第3話 2人のスティア③

 ガタン、とイスが鳴る。

 鼓膜を突き刺すような音に驚き心臓が大きく跳ねた。


「……っ」


 僕は自分が立てた音にすら驚くほど冷静さを欠いている。

 大丈夫だ、落ち着け。

 息を吸って、息を吐いて、心を乱す大波を捉えて、精神の揺らぎを支配下に置け。

 この身体は借り物でも、僕を僕たらしめる心は僕自身のものだ。


「てっきり笑い飛ばされるものと思っていました」


「……言ったのが君でなければそうしてたよ」


「会ったばかりの私をそこまで信じるのですか?」


「会ったばかりの僕にそんなバカげた嘘をつく理由がある?」


 たしかに、と言ってスティアがくすりと笑う。


「ねえスティア、いくつか質問してもいい?」


「はい、私の身分について以外なら何でも」


「それはもういいよ。あえて問い質さなきゃクリスティーナも言うことは無いだろうし」


 咳払いを1つしてからイスに座り直す。

 改めて深呼吸をすると頭に上っていた血液が全身へと戻っていくのを感じる。

 冷たくなっていた指先をさすり、口を開く。


「君が僕にこの依頼を持ち掛けるに至った経緯だ」


「それは——」


「僕がアルバート・グレンドレックを失脚させたから、じゃない?」


 遮るように言うと、スティアが驚いたように息を飲んだ。

 ……やっぱりそうか。


 ヤツもこの薬について知っていたわけだ。

 そして、些か以上に銀髪エルフを毛嫌いしていたあのアルバートが、こんなものの流通や使用を許すわけがない。

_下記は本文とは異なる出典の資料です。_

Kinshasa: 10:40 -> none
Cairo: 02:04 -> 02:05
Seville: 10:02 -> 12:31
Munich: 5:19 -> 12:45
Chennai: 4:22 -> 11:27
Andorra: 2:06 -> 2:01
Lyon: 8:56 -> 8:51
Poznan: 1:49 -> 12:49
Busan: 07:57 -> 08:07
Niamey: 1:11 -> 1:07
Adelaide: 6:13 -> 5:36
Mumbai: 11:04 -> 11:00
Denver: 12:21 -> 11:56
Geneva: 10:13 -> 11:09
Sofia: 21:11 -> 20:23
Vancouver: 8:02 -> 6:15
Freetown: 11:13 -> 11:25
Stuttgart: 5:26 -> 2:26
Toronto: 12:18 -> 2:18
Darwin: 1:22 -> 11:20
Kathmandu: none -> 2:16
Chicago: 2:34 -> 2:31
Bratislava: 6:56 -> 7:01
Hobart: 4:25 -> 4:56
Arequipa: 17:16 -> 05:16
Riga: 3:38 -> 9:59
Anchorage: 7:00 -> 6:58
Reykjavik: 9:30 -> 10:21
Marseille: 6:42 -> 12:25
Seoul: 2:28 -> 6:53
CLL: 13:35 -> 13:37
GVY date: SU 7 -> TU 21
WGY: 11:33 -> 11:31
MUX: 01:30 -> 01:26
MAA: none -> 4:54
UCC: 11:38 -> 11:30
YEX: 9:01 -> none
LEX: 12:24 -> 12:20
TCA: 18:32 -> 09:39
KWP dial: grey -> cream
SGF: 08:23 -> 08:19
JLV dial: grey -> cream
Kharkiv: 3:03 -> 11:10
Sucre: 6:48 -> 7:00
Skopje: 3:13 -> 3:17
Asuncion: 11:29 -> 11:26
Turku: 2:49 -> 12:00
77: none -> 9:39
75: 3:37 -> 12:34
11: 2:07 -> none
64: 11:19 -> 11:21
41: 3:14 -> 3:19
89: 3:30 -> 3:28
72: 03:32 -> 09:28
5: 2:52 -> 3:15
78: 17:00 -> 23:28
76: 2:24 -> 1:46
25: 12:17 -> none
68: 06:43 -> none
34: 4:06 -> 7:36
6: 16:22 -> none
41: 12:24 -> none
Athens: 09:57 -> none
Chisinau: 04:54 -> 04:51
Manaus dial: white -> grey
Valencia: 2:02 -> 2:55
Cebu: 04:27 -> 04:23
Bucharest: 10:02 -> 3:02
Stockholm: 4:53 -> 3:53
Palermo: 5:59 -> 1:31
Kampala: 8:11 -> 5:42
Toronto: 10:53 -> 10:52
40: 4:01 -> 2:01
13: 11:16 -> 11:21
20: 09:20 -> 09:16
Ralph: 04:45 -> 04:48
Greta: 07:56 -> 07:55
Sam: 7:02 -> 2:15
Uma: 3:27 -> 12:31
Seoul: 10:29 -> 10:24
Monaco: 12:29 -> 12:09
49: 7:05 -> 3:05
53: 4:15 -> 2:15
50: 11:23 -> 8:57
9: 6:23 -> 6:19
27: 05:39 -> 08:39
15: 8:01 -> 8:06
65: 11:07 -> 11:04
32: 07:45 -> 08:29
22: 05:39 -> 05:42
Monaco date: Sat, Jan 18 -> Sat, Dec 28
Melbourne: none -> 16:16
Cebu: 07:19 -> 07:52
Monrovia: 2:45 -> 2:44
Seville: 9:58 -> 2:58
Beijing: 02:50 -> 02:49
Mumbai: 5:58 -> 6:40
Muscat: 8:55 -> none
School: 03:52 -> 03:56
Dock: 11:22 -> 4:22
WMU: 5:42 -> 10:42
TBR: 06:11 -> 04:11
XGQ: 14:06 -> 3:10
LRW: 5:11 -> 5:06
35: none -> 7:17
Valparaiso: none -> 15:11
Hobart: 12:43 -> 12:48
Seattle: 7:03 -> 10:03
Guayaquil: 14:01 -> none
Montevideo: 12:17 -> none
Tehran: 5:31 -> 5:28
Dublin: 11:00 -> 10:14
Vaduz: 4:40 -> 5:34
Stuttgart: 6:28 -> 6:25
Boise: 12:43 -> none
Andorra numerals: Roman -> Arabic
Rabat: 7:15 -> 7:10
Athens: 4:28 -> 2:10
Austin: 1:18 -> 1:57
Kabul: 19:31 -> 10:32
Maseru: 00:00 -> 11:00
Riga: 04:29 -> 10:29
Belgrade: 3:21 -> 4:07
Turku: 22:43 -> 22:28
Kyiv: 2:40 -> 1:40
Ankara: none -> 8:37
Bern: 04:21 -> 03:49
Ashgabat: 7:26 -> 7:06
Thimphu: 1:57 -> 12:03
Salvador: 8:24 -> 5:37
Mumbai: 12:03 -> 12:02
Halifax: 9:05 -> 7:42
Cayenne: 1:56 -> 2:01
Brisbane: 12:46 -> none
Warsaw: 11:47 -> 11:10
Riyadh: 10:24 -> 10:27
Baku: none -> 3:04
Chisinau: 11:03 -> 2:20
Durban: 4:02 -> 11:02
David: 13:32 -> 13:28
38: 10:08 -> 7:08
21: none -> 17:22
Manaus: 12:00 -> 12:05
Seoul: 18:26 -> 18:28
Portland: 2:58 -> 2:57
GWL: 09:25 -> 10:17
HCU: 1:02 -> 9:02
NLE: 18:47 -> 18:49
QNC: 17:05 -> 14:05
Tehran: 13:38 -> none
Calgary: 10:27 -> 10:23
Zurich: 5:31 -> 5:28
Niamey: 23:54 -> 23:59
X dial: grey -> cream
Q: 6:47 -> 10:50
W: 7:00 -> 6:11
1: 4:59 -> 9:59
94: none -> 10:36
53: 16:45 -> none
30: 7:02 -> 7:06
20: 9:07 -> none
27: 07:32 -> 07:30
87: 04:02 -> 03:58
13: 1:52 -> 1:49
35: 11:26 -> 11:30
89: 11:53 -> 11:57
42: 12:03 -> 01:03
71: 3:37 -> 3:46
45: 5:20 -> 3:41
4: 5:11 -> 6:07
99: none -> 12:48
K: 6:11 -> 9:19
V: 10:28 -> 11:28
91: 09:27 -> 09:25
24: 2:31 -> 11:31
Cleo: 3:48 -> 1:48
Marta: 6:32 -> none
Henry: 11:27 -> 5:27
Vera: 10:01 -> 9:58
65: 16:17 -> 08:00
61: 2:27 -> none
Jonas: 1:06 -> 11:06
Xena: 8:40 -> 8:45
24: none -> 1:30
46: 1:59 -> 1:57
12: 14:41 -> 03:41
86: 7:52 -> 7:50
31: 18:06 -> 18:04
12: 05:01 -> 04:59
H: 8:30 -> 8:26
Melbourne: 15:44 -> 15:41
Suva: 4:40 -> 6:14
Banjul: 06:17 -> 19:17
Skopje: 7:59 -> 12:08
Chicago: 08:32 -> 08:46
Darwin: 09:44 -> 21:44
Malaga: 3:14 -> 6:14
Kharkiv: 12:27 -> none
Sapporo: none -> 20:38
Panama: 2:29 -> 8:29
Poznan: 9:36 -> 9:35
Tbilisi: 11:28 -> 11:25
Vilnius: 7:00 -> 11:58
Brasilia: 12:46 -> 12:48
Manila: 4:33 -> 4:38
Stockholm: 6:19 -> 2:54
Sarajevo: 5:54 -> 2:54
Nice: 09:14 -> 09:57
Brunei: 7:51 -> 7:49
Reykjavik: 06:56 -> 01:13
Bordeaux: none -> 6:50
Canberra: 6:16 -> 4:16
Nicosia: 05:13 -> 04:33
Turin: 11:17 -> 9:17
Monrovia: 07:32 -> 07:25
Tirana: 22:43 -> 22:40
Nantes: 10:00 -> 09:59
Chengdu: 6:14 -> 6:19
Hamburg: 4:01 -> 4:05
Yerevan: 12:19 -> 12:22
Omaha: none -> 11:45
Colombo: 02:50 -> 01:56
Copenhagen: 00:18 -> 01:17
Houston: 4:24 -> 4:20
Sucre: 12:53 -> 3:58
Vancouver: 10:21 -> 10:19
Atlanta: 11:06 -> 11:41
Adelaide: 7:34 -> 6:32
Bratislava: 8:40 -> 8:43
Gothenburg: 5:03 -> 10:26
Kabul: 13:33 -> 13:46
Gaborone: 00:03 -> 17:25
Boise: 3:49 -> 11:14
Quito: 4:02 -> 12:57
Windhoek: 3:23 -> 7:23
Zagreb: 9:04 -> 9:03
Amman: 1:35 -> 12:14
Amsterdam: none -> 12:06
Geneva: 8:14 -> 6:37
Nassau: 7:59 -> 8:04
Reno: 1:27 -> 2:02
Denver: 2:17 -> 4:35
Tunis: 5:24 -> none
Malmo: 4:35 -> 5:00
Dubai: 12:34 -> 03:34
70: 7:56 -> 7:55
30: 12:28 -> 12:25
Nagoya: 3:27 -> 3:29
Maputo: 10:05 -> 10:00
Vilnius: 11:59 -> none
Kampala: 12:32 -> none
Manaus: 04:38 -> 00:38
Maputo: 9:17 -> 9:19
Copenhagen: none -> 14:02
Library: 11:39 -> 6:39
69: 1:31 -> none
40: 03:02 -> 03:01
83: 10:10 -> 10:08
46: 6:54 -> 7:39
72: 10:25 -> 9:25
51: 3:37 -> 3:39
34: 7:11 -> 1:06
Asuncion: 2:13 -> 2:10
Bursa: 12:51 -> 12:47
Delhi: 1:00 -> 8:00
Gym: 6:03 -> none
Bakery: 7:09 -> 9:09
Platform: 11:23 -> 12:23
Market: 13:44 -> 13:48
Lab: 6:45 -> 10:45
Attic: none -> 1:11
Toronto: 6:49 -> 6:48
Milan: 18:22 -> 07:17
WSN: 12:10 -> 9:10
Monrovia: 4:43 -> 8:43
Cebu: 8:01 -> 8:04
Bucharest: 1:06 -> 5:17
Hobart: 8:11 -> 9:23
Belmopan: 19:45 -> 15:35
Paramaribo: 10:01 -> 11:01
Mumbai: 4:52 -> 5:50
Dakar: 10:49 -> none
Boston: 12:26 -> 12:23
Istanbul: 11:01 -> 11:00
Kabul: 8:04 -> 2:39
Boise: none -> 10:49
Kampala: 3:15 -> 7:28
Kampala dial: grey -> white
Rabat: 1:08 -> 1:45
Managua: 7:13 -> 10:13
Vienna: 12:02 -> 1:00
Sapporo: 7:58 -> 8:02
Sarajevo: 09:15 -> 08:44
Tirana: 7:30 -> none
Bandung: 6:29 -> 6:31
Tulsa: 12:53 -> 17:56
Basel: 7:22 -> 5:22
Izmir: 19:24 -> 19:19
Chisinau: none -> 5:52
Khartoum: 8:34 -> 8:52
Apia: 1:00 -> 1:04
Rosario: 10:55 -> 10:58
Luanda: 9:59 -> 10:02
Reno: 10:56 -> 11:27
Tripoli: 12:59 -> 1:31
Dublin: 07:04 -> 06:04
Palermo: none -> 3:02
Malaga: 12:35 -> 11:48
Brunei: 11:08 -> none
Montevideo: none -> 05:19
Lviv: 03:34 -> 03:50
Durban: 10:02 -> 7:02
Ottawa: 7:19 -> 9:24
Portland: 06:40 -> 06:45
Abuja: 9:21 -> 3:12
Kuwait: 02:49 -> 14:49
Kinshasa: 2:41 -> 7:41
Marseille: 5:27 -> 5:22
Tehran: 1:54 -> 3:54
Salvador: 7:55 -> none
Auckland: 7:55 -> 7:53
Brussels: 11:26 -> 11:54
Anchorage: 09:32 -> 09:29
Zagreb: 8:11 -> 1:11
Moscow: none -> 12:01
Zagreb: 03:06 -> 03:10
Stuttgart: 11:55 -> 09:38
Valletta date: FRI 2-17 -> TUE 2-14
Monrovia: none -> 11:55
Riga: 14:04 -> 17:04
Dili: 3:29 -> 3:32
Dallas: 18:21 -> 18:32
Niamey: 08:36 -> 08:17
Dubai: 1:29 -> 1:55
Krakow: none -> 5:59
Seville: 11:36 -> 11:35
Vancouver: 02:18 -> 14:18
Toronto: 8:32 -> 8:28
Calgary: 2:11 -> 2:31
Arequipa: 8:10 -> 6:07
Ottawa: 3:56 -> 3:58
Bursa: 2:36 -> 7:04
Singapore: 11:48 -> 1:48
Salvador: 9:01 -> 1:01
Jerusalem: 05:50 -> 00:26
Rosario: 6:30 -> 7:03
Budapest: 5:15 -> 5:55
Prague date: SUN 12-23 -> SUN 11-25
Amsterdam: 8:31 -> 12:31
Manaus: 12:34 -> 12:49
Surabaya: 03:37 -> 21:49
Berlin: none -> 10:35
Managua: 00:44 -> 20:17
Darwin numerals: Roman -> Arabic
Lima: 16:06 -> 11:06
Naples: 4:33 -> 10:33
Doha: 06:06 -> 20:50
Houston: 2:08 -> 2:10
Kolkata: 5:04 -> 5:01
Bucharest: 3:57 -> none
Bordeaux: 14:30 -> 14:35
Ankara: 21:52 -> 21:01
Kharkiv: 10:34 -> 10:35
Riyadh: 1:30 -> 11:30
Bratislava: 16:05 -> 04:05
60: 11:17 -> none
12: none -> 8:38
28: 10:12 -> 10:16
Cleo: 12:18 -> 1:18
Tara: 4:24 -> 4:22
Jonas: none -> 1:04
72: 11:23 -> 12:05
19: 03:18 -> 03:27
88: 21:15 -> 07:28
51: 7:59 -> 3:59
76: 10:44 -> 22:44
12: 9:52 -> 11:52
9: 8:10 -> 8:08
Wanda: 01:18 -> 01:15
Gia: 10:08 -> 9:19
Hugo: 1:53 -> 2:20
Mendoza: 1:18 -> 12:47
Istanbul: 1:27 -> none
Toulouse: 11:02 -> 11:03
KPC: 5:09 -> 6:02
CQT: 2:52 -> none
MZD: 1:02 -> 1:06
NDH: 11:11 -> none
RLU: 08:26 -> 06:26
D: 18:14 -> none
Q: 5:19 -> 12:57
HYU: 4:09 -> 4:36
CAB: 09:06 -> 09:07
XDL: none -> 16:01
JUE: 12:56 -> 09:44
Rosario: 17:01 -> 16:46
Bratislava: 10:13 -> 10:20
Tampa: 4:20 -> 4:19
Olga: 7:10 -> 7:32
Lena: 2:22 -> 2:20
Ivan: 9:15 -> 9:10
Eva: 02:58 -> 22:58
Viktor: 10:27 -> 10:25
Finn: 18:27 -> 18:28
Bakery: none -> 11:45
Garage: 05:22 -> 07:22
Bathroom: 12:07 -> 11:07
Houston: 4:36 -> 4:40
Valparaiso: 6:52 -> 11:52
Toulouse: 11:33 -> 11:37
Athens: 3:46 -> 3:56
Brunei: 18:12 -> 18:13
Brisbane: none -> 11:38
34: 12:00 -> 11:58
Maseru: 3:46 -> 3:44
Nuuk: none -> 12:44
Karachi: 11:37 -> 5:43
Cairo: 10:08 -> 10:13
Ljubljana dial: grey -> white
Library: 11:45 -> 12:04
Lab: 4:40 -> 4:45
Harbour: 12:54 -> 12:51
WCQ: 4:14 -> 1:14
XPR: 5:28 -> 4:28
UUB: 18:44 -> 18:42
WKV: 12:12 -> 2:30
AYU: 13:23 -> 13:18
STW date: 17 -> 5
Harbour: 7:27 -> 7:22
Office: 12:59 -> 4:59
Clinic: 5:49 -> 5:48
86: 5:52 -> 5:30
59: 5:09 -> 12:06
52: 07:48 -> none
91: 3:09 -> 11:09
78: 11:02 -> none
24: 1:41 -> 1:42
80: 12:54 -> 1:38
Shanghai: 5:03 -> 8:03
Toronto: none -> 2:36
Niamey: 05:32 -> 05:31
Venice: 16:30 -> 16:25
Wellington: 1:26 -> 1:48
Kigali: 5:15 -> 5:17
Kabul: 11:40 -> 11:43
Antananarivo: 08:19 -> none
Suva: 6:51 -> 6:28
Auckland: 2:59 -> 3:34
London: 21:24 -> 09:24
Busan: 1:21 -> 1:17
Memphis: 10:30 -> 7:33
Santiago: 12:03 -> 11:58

 大方“人道に反する”とか何とか、もっともらしいお題目で脅していたんだろう。

 忌避の対象となる銀髪エルフとはいえ、元を正せば1人の人間だ。

 薬の材料となっているなんて公表すれば、使った者、使おうとする者は世間から糾弾されるべき悪になる。

 政敵を陥れるにはこれ以上ないほどのスキャンダルだ。


 そうして抑えられていたか、あるいはごく一部にしか出回っていなかったものが今再び貴族の間に広まろうとしている。

 良くも悪くもストッパーの役割を果たしていたアルバートを、僕がこの手で取り除いてしまったからだ。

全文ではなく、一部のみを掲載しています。